MBS was (and still is) defense minister, so any Saudi blood lost would be on his hands. He would be measured by the course and outcome of the war.
Soon after he green-lighted the confrontation, a border guard was killed in Najran, the first member of the Saudi forces to die in the conflict.
I raced up there from a nearby town and met the guard’s family. MBS arrived soon after. Winning the war was important for him, but so was keeping Saudis on side with his grander plans.
Over the intervening years the conflict has escalated, several thousand Yemenis have been killed, a third of the country’s population is short of food, and Houthi-fired, Iranian-made missiles frequently scud over hundreds of kilometers of desert to be shot down near the Saudi capital.
The lives of Riyadh’s more than 7 million people are in MBS’s hands, but the region as a whole is at risk: A mass-casualty event in the capital could push the young Crown Prince into open conflict with Iran.
But the war in Yemen is only one of the tensions facing MBS.
Saudi’s image is so sullied by Osama bin Laden and the 9/11 attackers, 15 of whom were Saudi, and decades of laws limiting basic freedoms — most notably those that affect women — that his message has struggled to find wide traction, no matter how intensive his charm offensive has been.
Yet he needs the outside investment and faith in his abilities to realize his so-called Vision 2030, a gargantuan dream of a supercharged Saudi future, propelled out of its fossil-fuel dependence and into a diversified global marketplace employing the country’s burgeoning youth population.
Locking up hundreds of Saudi’s business elite, along with a fair few of his own relatives, including other Saudi princes — albeit in a fancy hotel — several months ago and accusing them of corruption didn’t do him any favors when he hit the boardrooms.
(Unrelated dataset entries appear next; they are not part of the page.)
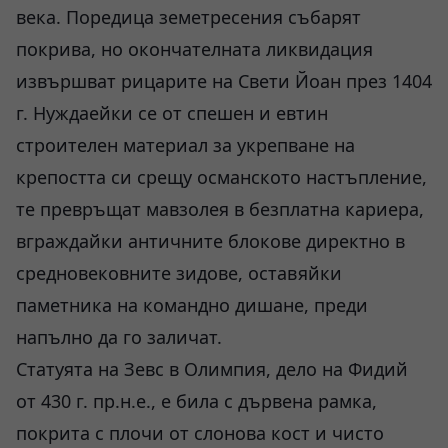
века. Поредица земетресения събарят
покрива, но окончателната ликвидация
извършват рицарите на Свети Йоан през 1404
г. Нуждаейки се от спешен и евтин
строителен материал за укрепване на
крепостта си срещу османското настъпление,
те превръщат мавзолея в безплатна кариера,
вграждайки античните блокове директно в
средновековните зидове, оставяйки
паметника на командно дишане, преди
напълно да го заличат.
Статуята на Зевс в Олимпия, дело на Фидий
от 430 г. пр.н.е., е била с дървена рамка,
покрита с плочи от слонова кост и чисто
And the stories that stuck in people’s minds were the ones his public relations teams couldn’t suppress.
One of them is his reputation as a big spender. The PR gurus couldn’t squelch the talk of his supersized yacht, or rumors that he owns the world’s largest chateau and near-priceless pieces of artwork, or explain away his sudden billion-dollar spat with tiny neighbor Qatar.
In his shoes, the criticism of his free spending undoubtedly feels unfair.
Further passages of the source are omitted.